The sender can have at most min(rwnd, cwnd) unacknowledged bytes in flight at any moment. The receiver controls rwnd. The congestion control algorithm controls cwnd.

The congestion control state machine cycles through phases:

function on_ack_received(ack):
    if cwnd < ssthresh:
        // Slow Start: exponential growth
        cwnd += MSS
    else:
        // Congestion Avoidance: linear growth
        cwnd += MSS * (MSS / cwnd)

function on_loss_detected(type):
    if type == TIMEOUT:
        ssthresh = cwnd / 2
        cwnd = 1 * MSS          // reset to minimum
    if type == TRIPLE_DUPLICATE_ACK:
        ssthresh = cwnd / 2
        cwnd = ssthresh + 3 * MSS  // fast recovery

Every TCP connection starts in slow start (exponential growth), transitions to congestion avoidance (linear growth) when cwnd reaches ssthresh, and cuts cwnd when loss is detected. The three phases, slow start, congestion avoidance, and loss recovery, repeat for the lifetime of the connection.

Slow start

When a new TCP connection opens (or after a timeout), cwnd starts small (typically 10 MSS, about 14KB on most systems). On each ACK received, cwnd increases by 1 MSS. Since one RTT produces ACKs for all in-flight segments, this doubles cwnd every round-trip:

• Round 1: cwnd = 10, send 10 segments, 10 ACKs arrive, cwnd = 20
• Round 2: cwnd = 20, send 20, 20 ACKs, cwnd = 40
• Round 3: cwnd = 40, send 40, 40 ACKs, cwnd = 80

The name "slow start" is misleading. It is slower than immediately blasting at full rate, but exponential growth reaches link capacity within a few RTTs. On a 100 Mbps link with 50ms RTT, slow start fills the pipe in roughly 4 round trips starting from 10 MSS.

Slow start ends when:

• cwnd reaches ssthresh (slow start threshold), which triggers a switch to congestion avoidance
• Packet loss is detected via timeout, which resets cwnd to 1 MSS and halves ssthresh
• Three duplicate ACKs arrive, which triggers fast retransmit and fast recovery

Congestion avoidance (AIMD)

Once cwnd reaches ssthresh, TCP switches from exponential to linear growth. Instead of adding 1 MSS per ACK, it adds a fraction: MSS * (MSS / cwnd) per ACK, which works out to roughly 1 MSS increase per full RTT.

AIMD stands for Additive Increase, Multiplicative Decrease:

• Additive Increase: grow cwnd by 1 MSS per RTT (probe for more bandwidth slowly)
• Multiplicative Decrease: on packet loss, cut cwnd in half (back off sharply)

No loss:        cwnd += 1 MSS per RTT      (gentle linear increase)
Loss detected:  cwnd = cwnd / 2             (sharp multiplicative decrease)

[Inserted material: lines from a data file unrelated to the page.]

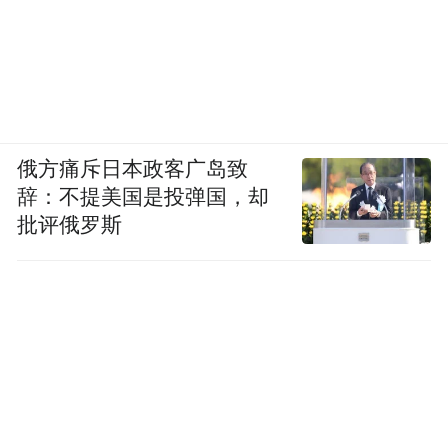
俄方痛斥日本政客广岛致
辞：不提美国是投弹国，却
批评俄罗斯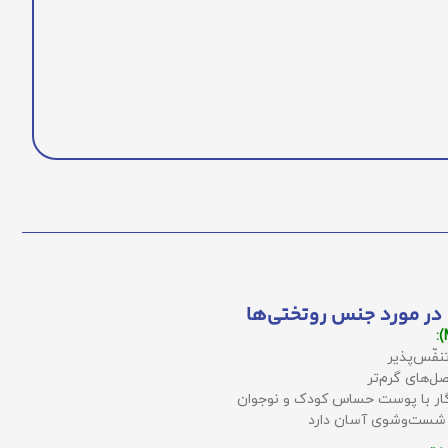
در مورد جنس روتختی‌ها
نفّس‌پذیر
ل‌های گرم‌تر
زگار با پوست حساس کودک و نوجوان
 شست‌وشوی آسان دارد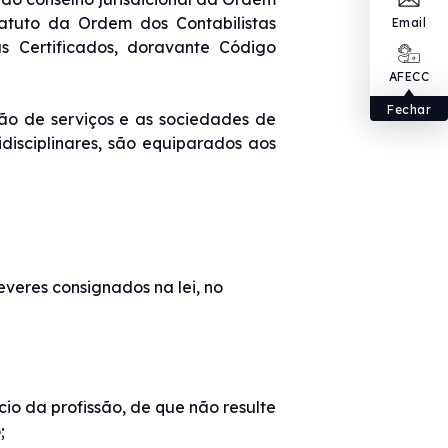
tatuto da Ordem dos Contabilistas
Email
as Certificados, doravante Código
AFECC
Fechar
ação de serviços e as sociedades de
idisciplinares, são equiparados aos
everes consignados na lei, no
cio da profissão, de que não resulte
;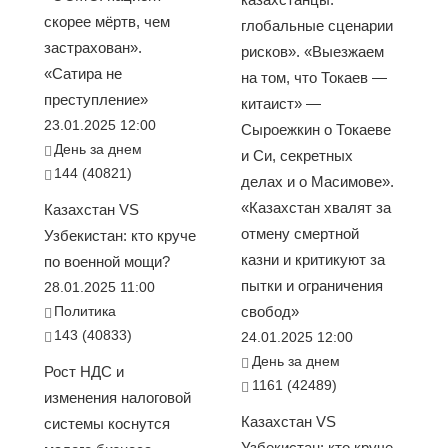
скорее мёртв, чем
глобальные сценарии
застрахован».
рисков». «Выезжаем
«Сатира не
на том, что Токаев —
преступление»
китаист» —
23.01.2025 12:00
Сыроежкин о Токаеве
День за днем
и Си, секретных
144 (40821)
делах и о Масимове».
«Казахстан хвалят за
Казахстан VS
отмену смертной
Узбекистан: кто круче
казни и критикуют за
по военной мощи?
пытки и ограничения
28.01.2025 11:00
Политика
свобод»
143 (40833)
24.01.2025 12:00
День за днем
Рост НДС и
1161 (42489)
изменения налоговой
Казахстан VS
системы коснутся
Узбекистан: кто круче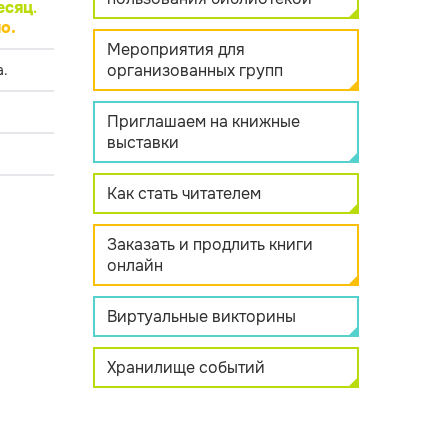
есяц
.
о.
Мероприятия для
организованных групп
.
Приглашаем на книжные
выставки
Как стать читателем
Заказать и продлить книги
онлайн
Виртуальные викторины
Хранилище событий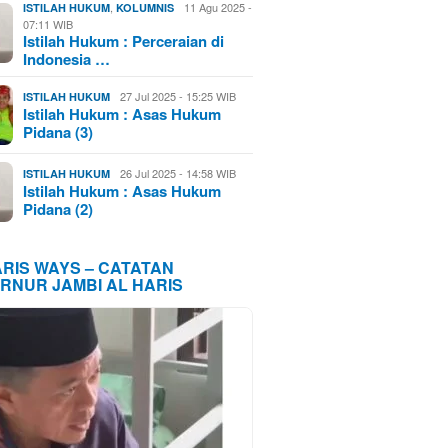
,
11 Agu 2025 -
ISTILAH HUKUM
KOLUMNIS
07:11 WIB
Istilah Hukum : Perceraian di
Indonesia …
27 Jul 2025 - 15:25 WIB
ISTILAH HUKUM
Istilah Hukum : Asas Hukum
Pidana (3)
26 Jul 2025 - 14:58 WIB
ISTILAH HUKUM
Istilah Hukum : Asas Hukum
Pidana (2)
ARIS WAYS – CATATAN
RNUR JAMBI AL HARIS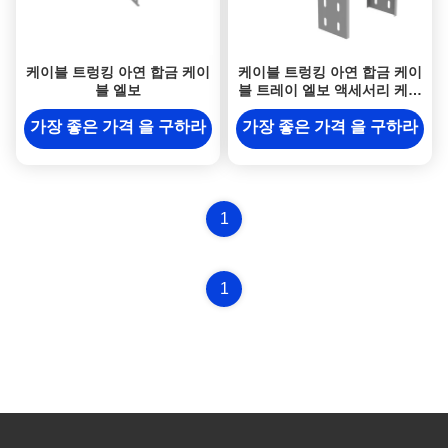
케이블 트렁킹 아연 합금 케이
케이블 트렁킹 아연 합금 케이
블 엘보
블 트레이 엘보 액세서리 케이
블 엘보
가장 좋은 가격 을 구하라
가장 좋은 가격 을 구하라
1
1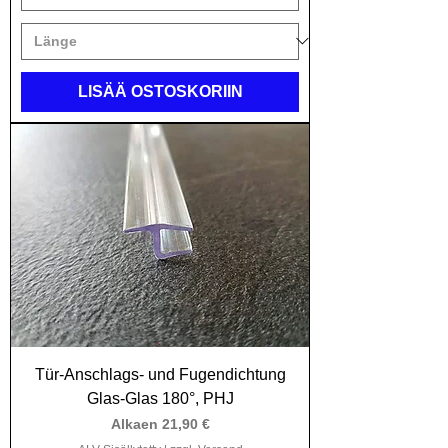
LISÄÄ OSTOSKORIIN
Tür-Anschlags- und Fugendichtung
Glas-Glas 180°, PHJ
Alehinta
Alkaen
21,90 €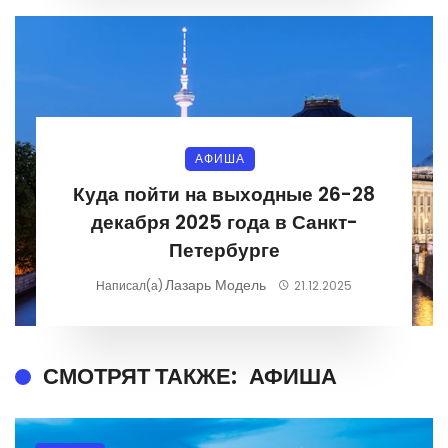
АФИША
Куда пойти на выходные 26-28
декабря 2025 года в Санкт-
Петербурге
Лазарь Модель
Написал(а)
21.12.2025
СМОТРЯТ ТАКЖЕ:
АФИША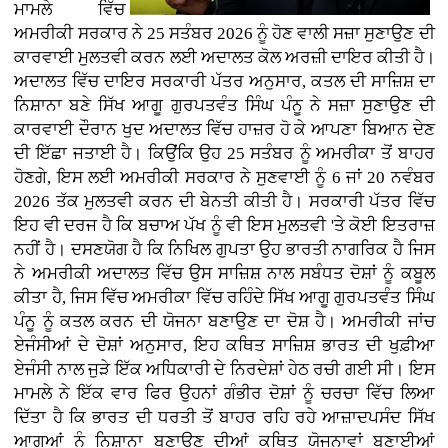
ਮਾਮਲੇ ਵਿੱਚ
ਅਮਰੀਕੀ ਸਰਕਾਰ ਨੇ 25 ਸਤੰਬਰ 2026 ਨੂੰ ਹੋਣ ਵਾਲੀ ਸਜ਼ਾ ਸੁਣਾਉਣ ਦੀ
ਕਾਰਵਾਈ ਮੁਲਤਵੀ ਕਰਨ ਲਈ ਅਦਾਲਤ ਕੋਲ ਅਰਜ਼ੀ ਦਾਇਰ ਕੀਤੀ ਹੈ।
ਅਦਾਲਤ ਵਿੱਚ ਦਾਇਰ ਸਰਕਾਰੀ ਪੱਤਰ ਅਨੁਸਾਰ, ਕਤਲ ਦੀ ਸਾਜ਼ਿਸ਼ ਦਾ
ਨਿਸ਼ਾਨਾ ਬਣੇ ਸਿੱਖ ਆਗੂ ਗੁਰਪਤਵੰਤ ਸਿੰਘ ਪੰਨੂ ਨੇ ਸਜ਼ਾ ਸੁਣਾਉਣ ਦੀ
ਕਾਰਵਾਈ ਦੌਰਾਨ ਖੁਦ ਅਦਾਲਤ ਵਿੱਚ ਹਾਜ਼ਰ ਹੋ ਕੇ ਆਪਣਾ ਬਿਆਨ ਦੇਣ
ਦੀ ਇੱਛਾ ਜਤਾਈ ਹੈ। ਕਿਉਂਕਿ ਉਹ 25 ਸਤੰਬਰ ਨੂੰ ਅਮਰੀਕਾ ਤੋਂ ਬਾਹਰ
ਹੋਣਗੇ, ਇਸ ਲਈ ਅਮਰੀਕੀ ਸਰਕਾਰ ਨੇ ਸੁਣਵਾਈ ਨੂੰ 6 ਜਾਂ 20 ਨਵੰਬਰ
2026 ਤੱਕ ਮੁਲਤਵੀ ਕਰਨ ਦੀ ਬੇਨਤੀ ਕੀਤੀ ਹੈ। ਸਰਕਾਰੀ ਪੱਤਰ ਵਿੱਚ
ਇਹ ਵੀ ਦਰਜ ਹੈ ਕਿ ਬਚਾਅ ਪੱਖ ਨੂੰ ਵੀ ਇਸ ਮੁਲਤਵੀ 'ਤੇ ਕੋਈ ਇਤਰਾਜ਼
ਨਹੀਂ ਹੈ। ਦਸਣਯੋਗ ਹੈ ਕਿ ਨਿਖਿਲ ਗੁਪਤਾ ਉਹ ਭਾਰਤੀ ਨਾਗਰਿਕ ਹੈ ਜਿਸ
ਨੇ ਅਮਰੀਕੀ ਅਦਾਲਤ ਵਿੱਚ ਉਸ ਸਾਜ਼ਿਸ਼ ਨਾਲ ਸਬੰਧਤ ਦੋਸ਼ਾਂ ਨੂੰ ਕਬੂਲ
ਕੀਤਾ ਹੈ, ਜਿਸ ਵਿੱਚ ਅਮਰੀਕਾ ਵਿੱਚ ਰਹਿੰਦੇ ਸਿੱਖ ਆਗੂ ਗੁਰਪਤਵੰਤ ਸਿੰਘ
ਪੰਨੂ ਨੂੰ ਕਤਲ ਕਰਨ ਦੀ ਯੋਜਨਾ ਬਣਾਉਣ ਦਾ ਦੋਸ਼ ਹੈ। ਅਮਰੀਕੀ ਜਾਂਚ
ਏਜੰਸੀਆਂ ਦੇ ਦੋਸ਼ਾਂ ਅਨੁਸਾਰ, ਇਹ ਕਥਿਤ ਸਾਜ਼ਿਸ਼ ਭਾਰਤ ਦੀ ਖੁਫ਼ੀਆ
ਏਜੰਸੀ ਨਾਲ ਜੁੜੇ ਇੱਕ ਅਧਿਕਾਰੀ ਦੇ ਨਿਰਦੇਸ਼ਾਂ ਹੇਠ ਰਚੀ ਗਈ ਸੀ। ਇਸ
ਮਾਮਲੇ ਨੇ ਇੱਕ ਵਾਰ ਫਿਰ ਉਹਨਾਂ ਗੰਭੀਰ ਦੋਸ਼ਾਂ ਨੂੰ ਚਰਚਾ ਵਿੱਚ ਲਿਆ
ਦਿੱਤਾ ਹੈ ਕਿ ਭਾਰਤ ਦੀ ਧਰਤੀ ਤੋਂ ਬਾਹਰ ਰਹਿ ਰਹੇ ਆਜ਼ਾਦਪਸੰਦ ਸਿੱਖ
ਆਗੂਆਂ ਨੂੰ ਨਿਸ਼ਾਨਾ ਬਣਾਉਣ ਦੀਆਂ ਕਥਿਤ ਯੋਜਨਾਵਾਂ ਬਣਾਈਆਂ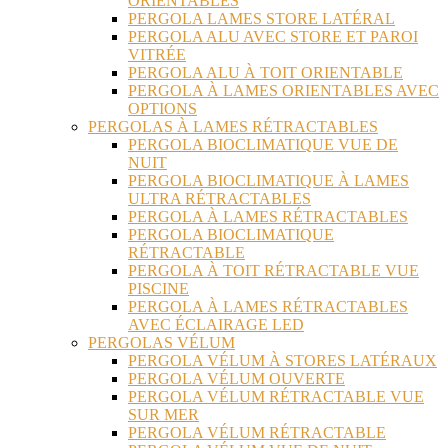
ORIENTABLES
PERGOLA LAMES STORE LATÉRAL
PERGOLA ALU AVEC STORE ET PAROI
VITRÉE
PERGOLA ALU À TOIT ORIENTABLE
PERGOLA À LAMES ORIENTABLES AVEC
OPTIONS
PERGOLAS À LAMES RÉTRACTABLES
PERGOLA BIOCLIMATIQUE VUE DE
NUIT
PERGOLA BIOCLIMATIQUE À LAMES
ULTRA RÉTRACTABLES
PERGOLA À LAMES RÉTRACTABLES
PERGOLA BIOCLIMATIQUE
RÉTRACTABLE
PERGOLA À TOIT RÉTRACTABLE VUE
PISCINE
PERGOLA À LAMES RÉTRACTABLES
AVEC ÉCLAIRAGE LED
PERGOLAS VÉLUM
PERGOLA VÉLUM À STORES LATÉRAUX
PERGOLA VÉLUM OUVERTE
PERGOLA VÉLUM RÉTRACTABLE VUE
SUR MER
PERGOLA VÉLUM RÉTRACTABLE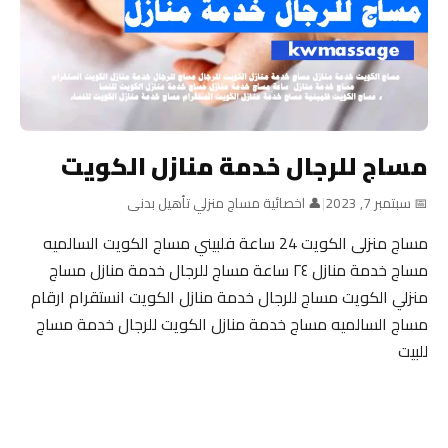
مساج للرجال خدمة منازل الكويت
📅 سبتمبر 7, 2023
|
👤 اخصائية مساج منزلي تأهيل بدنى
مساج منزلى الكويت 24 ساعة فلبيني مساج الكويت السالميه
مساج خدمة منازل ٢٤ ساعة مساج للرجال خدمة منازل مساج
منزلي الكويت مساج للرجال خدمة منازل الكويت انستقرام ارقام
مساج السالميه مساج خدمة منازل الكويت للرجال خدمة مساج
للبيت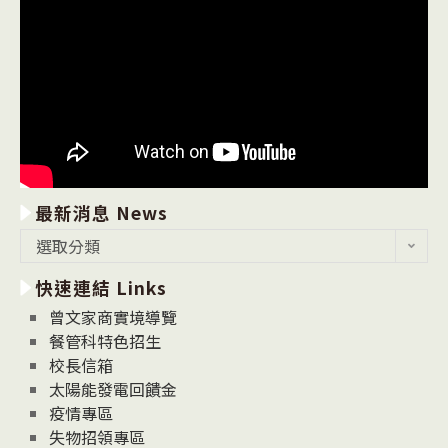
最新消息 News
最
選取分類
新
快速連結 Links
消
息
曾文家商實境導覽
News
餐管科特色招生
校長信箱
太陽能發電回饋金
疫情專區
失物招領專區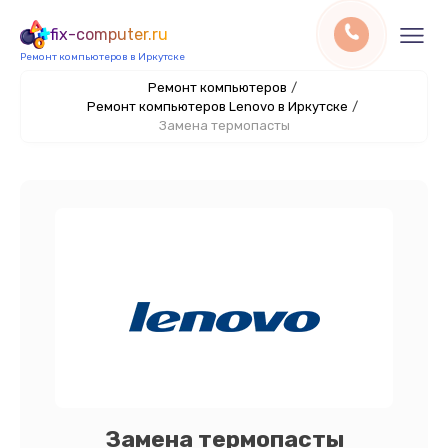
fix-computer.ru
Ремонт компьютеров в Иркутске
Ремонт компьютеров
/
Ремонт компьютеров Lenovo в Иркутске
/
Замена термопасты
Замена термопасты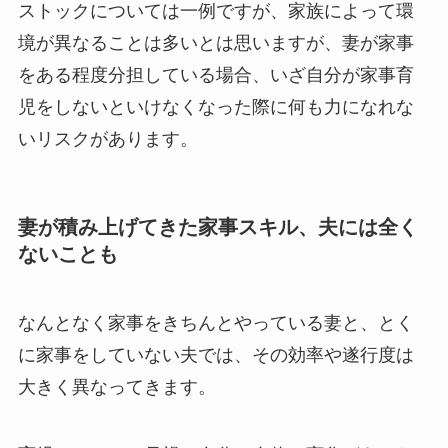
ストックについては一例ですが、家族によって環
境が異なることは多いとは思いますが、妻が家事
をある程度分担している場合、いざ自分が家事育
児をしないといけなくなった際に何も力になれな
いリスクがあります。
妻が積み上げてきた家事スキル、夫には全く
ないことも
なんとなく家事をきちんとやっている妻と、とく
に家事をしていない夫では、その効率や遂行度は
大きく異なってきます。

This creates a sawtooth pattern: cwnd slowly rises, hits a loss, drops by half, rises again. The sawtooth is intentional. AIMD is mathematically proven to converge to fair sharing: if two AIMD flows share a bottleneck link, they converge to equal bandwidth over time regardless of starting conditions.

The problem with AIMD is efficiency on high-bandwidth, high-latency links. A 10 Gbps link with 100ms RTT has a bandwidth-delay product of 125MB. After a loss event, AIMD halves cwnd to 62.5MB and needs thousands of RTTs to climb back. I've seen this waste 30-40% of available bandwidth on trans-oceanic links.

Fast retransmit and fast recovery

TCP Reno introduced two optimizations that avoid the full cwnd reset on every loss event.

Fast Retransmit: When the sender receives 3 duplicate ACKs for the same sequence number, it retransmits the missing segment immediately without waiting for the retransmission timeout (RTO). Three duplicate ACKs mean the network is still delivering packets (just one was lost), so the situation is less severe than a timeout.

Fast Recovery: After fast retransmit, instead of resetting cwnd to 1 MSS (as with a timeout), the sender sets ssthresh = cwnd / 2 and cwnd = ssthresh + 3 * MSS. It then continues in congestion avoidance mode. The connection never re-enters slow start.

function on_triple_duplicate_ack(ack):
    // Fast Retransmit
    retransmit(ack.sequence_number + 1)
    
    // Fast Recovery
    ssthresh = cwnd / 2
    cwnd = ssthresh + 3 * MSS    // +3 for the 3 dup ACKs
    
    // Stay in congestion avoidance (no slow start reset)
    // Each additional dup ACK: cwnd += 1 MSS
    // When new ACK arrives: cwnd = ssthresh (deflate)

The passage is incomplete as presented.